UU Mormon

RE: Guess that Holiday and Ambiguous Belief

Posted on: November 4, 2009

I was so cranky going to church Sunday morning.  We were probably the only people in the world, I thought, who could have a whole extra hour and still be late.  But it turned out plenty of people were late.  And I learned that the way to get a parking space is to be on time.

And it was raining and it was cold and it was muddy.  As we were walking down the hill to the RE building I was telling my kids about my previous post and how I should be focusing on those little things that make me happy instead of how grumpy I was with the weather and being late.  “At least I’ve got boots on,” I told them.  “At least I’m warm. I’m not wearing a dress and pantyhose.”  “Or carrying a big heavy bag,” my daughter offered.  “And you don’t have to teach a bunch of rowdy kids.”  Okay then. I admitted I was glad to be where I was.

NinjaBoy rushed into his class without saying goodbye or noticing me leave and I went off to the worship service, which was in memory of those who have died in the last year, and was essentially a concert of Fauré’s Requiem.  It made we want to join the choir, or get my flute out (and have it repaired).  Everyone was invited to light a candle for someone who had died, and there were many many candles lit and many tears.

Once again when I went to get NinjaBoy he couldn’t tell me what holiday they learned about.  He said they made patterns with colored powder (or colored rice, in this case) and ate “cow cake,” which Butterfly and I decided, upon sampling NinjaBoy’s leftovers, tasted of butter and coconut.  He also said that for this holiday you clean your house, and if it’s clean enough then the goddess  (he told me a name, but I can’t remember what it was) would ride to your house on an elephant.

Sound familiar to anyone?

Butterfly’s class talked about different religions and philosophies — Christianity, Humanism, Buddhism, and Paganism.  She said the class agreed that humanism sounded plausible, but she felt that if humans are all there is, the world is in REALLY BIG TROUBLE.  She does not have a high opinion of human nature.
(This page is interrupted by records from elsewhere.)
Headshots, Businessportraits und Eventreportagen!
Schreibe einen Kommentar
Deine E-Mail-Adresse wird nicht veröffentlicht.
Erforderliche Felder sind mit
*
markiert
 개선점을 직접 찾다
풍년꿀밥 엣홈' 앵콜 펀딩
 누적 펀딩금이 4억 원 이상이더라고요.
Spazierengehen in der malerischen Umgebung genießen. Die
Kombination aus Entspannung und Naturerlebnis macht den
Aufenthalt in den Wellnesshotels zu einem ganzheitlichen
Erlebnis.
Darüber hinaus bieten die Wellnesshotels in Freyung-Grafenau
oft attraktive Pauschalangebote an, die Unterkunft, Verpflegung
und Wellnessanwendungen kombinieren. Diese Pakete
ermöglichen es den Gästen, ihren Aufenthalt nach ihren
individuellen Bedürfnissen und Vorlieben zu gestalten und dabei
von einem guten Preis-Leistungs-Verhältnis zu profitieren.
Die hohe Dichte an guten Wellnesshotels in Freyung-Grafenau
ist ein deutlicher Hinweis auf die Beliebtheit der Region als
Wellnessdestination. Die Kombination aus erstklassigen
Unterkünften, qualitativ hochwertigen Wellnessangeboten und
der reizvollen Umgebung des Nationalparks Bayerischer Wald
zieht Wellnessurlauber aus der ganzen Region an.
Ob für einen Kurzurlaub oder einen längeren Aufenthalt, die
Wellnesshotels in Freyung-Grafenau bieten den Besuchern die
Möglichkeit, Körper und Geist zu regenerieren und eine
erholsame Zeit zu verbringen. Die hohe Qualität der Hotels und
I told her my opinion that people are slowly getting better, and if you look at history things are a lot better now than they ever were before.  There may be hope for us yet. I’m not sure she was convinced.
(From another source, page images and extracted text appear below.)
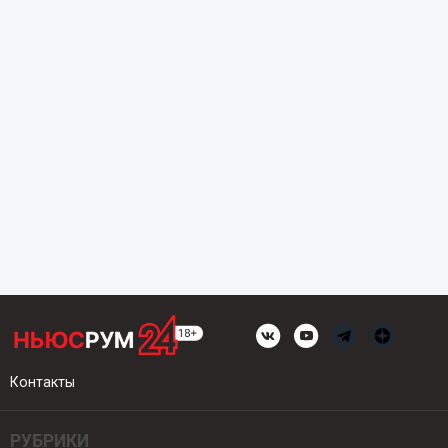
Контакты
РУБРИКИ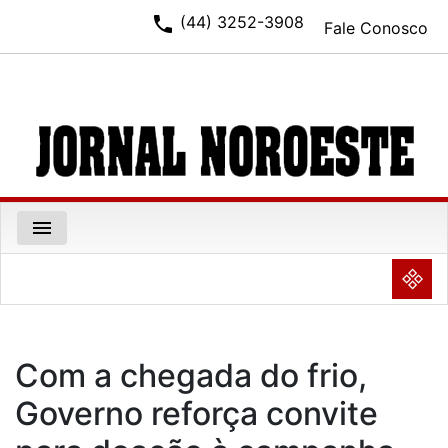
phone
(44) 3252-3908
Fale Conosco
menu
NULL
Com a chegada do frio,
Governo reforça convite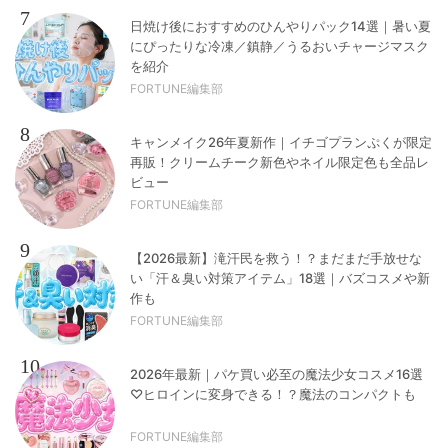
7
日焼け後におすすめのひんやりパック14選｜暑い夏
にぴったりな冷凍／鎮静／うるおいチャージマスク
を紹介
FORTUNE編集部
8
キャンメイク26年夏新作｜イチゴプランぷくが限定
再販！クリームチーク新色やネイル限定色も全品レ
ビュー
FORTUNE編集部
9
【2026最新】滝汗民を救う！？まだまだ手放せな
い「汗＆臭い対策アイテム」18選｜バズコスメや新
作も
FORTUNE編集部
10
2026年最新｜パケ買い必至の魔法少女コスメ16選
♡ヒロインに変身できる！？魔法のコンパクトも
FORTUNE編集部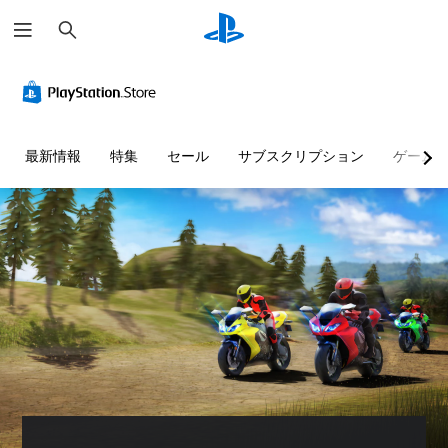
検
索
最新情報
特集
セール
サブスクリプション
ゲーム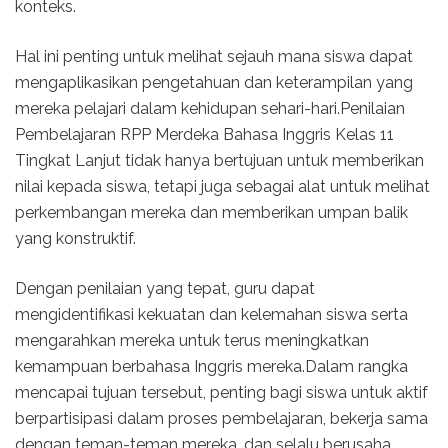
konteks.
Hal ini penting untuk melihat sejauh mana siswa dapat
mengaplikasikan pengetahuan dan keterampilan yang
mereka pelajari dalam kehidupan sehari-hari.Penilaian
Pembelajaran RPP Merdeka Bahasa Inggris Kelas 11
Tingkat Lanjut tidak hanya bertujuan untuk memberikan
nilai kepada siswa, tetapi juga sebagai alat untuk melihat
perkembangan mereka dan memberikan umpan balik
yang konstruktif.
Dengan penilaian yang tepat, guru dapat
mengidentifikasi kekuatan dan kelemahan siswa serta
mengarahkan mereka untuk terus meningkatkan
kemampuan berbahasa Inggris mereka.Dalam rangka
mencapai tujuan tersebut, penting bagi siswa untuk aktif
berpartisipasi dalam proses pembelajaran, bekerja sama
dengan teman-teman mereka, dan selalu berusaha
She also said that now she doesn’t have to believe what the LDS church teaches, she’s not sure what she does believe.  I’ve heard it said that kids her age need concrete beliefs, they need the black and white.  So now of course I’m wondering if I’m doing her a disservice by not giving her that.  But to give her a religious belief system beyond right and wrong ways to treat people and behave… Well, I couldn’t do it without lying.  I can’t tell her how the universe works and whether there’s a god and what happens after death because I don’t know and I don’t believe anyone knows.

What I can tell her is that while I don’t believe anyone knows, I think what matters is finding a way of thinking and believing that helps you live a better life, but that it can be different things for different people.  She needs to find what gives her peace and strength and helps her want to be a good person.

I don’t know if it’s enough, but it’s the best I can do and still be honest with her.


3 Responses to "RE: Guess that Holiday and Ambiguous Belief"

Butterfly’s comment reminded me of my favorite Humanism quote, from none other than our beloved Joss Whedon.

“Faith in God means believing absolutely in something with no proof what so ever. Faith in humanity means believing absolutely in something with a hug amount of proof to the contrary. We are the true believers”

That’s excellent. 🙂 Leave it to Joss.

I confessed to Butterfly that I am, in fact, a humanist. She didn’t think less of me for it though. Phew!

It sounds like your son’s class was celebrating Diwali! It’s an awesome holiday, kind of like Christmas. FUN!